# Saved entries
^^^^^^^^

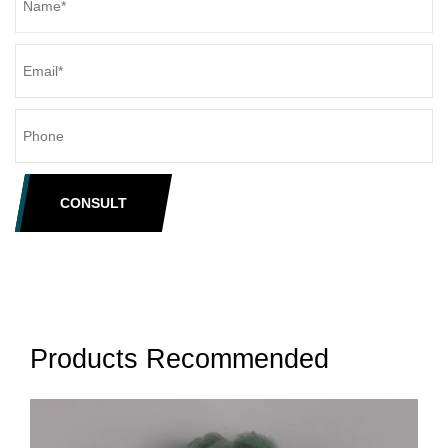
CONSULT
Products Recommended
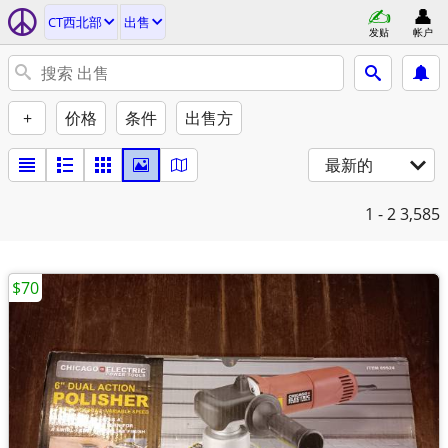
CT西北部
出售
发贴
帐户
+
价格
条件
出售方
最新的
1 - 2
3,585
$70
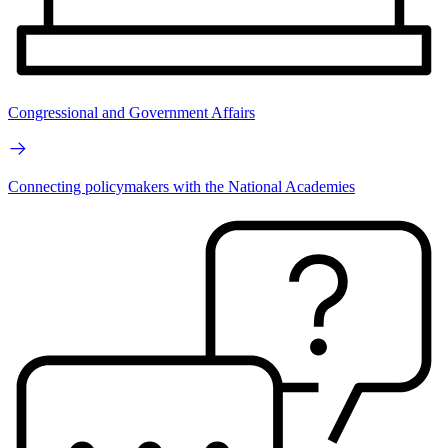
Congressional and Government Affairs
Connecting policymakers with the National Academies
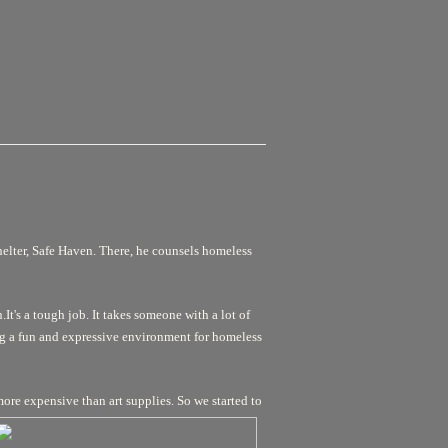
helter, Safe Haven. There, he counsels homeless
It's a tough job. It takes someone with a lot of
ng a fun and expressive environment for homeless
more expensive than art supplies. So we started to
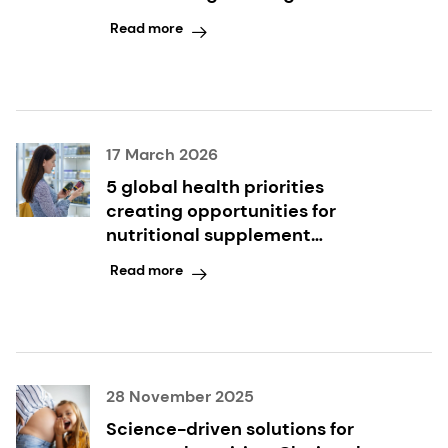
modulation
Read more
17 March 2026
5 global health priorities
creating opportunities for
nutritional supplement
innovation
Read more
28 November 2025
Science-driven solutions for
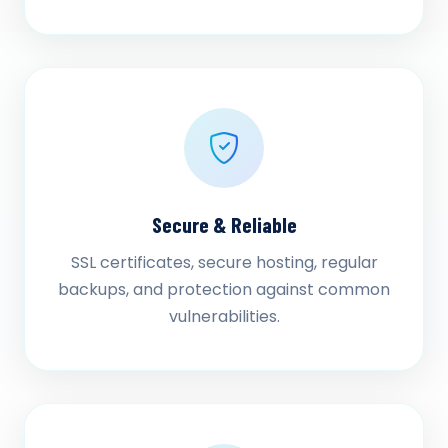
Secure & Reliable
SSL certificates, secure hosting, regular
backups, and protection against common
vulnerabilities.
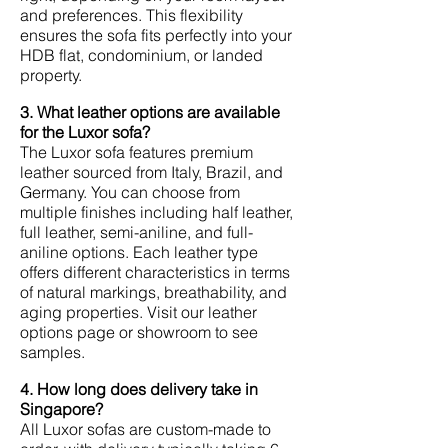
and preferences. This flexibility
ensures the sofa fits perfectly into your
HDB flat, condominium, or landed
property.
3. What leather options are available
for the Luxor sofa?
The Luxor sofa features premium
leather sourced from Italy, Brazil, and
Germany. You can choose from
multiple finishes including half leather,
full leather, semi-aniline, and full-
aniline options. Each leather type
offers different characteristics in terms
of natural markings, breathability, and
aging properties. Visit our leather
options page or showroom to see
samples.
4. How long does delivery take in
Singapore?
All Luxor sofas are custom-made to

^^^^^^^^

Without the pictures, restate all of the entries above verbatim.

CONSULT
Products Recommended
CT西北部
出售
发贴
帐户
+
价格
条件
出售方
最新的
1 - 2
3,585
$70
Congressional and Government Affairs
Connecting policymakers with the National Academies
helter, Safe Haven. There, he counsels homeless
It's a tough job. It takes someone with a lot of
ng a fun and expressive environment for homeless
more expensive than art supplies. So we started to
modulation
Read more
17 March 2026
5 global health priorities
creating opportunities for
nutritional supplement
innovation
Read more
28 November 2025
Science-driven solutions for
Secure & Reliable
SSL certificates, secure hosting, regular
backups, and protection against common
vulnerabilities.
and preferences. This flexibility
ensures the sofa fits perfectly into your
HDB flat, condominium, or landed
property.
3. What leather options are available
for the Luxor sofa?
The Luxor sofa features premium
leather sourced from Italy, Brazil, and
Germany. You can choose from
multiple finishes including half leather,
full leather, semi-aniline, and full-
aniline options. Each leather type
offers different characteristics in terms
of natural markings, breathability, and
aging properties. Visit our leather
options page or showroom to see
samples.
4. How long does delivery take in
Singapore?
All Luxor sofas are custom-made to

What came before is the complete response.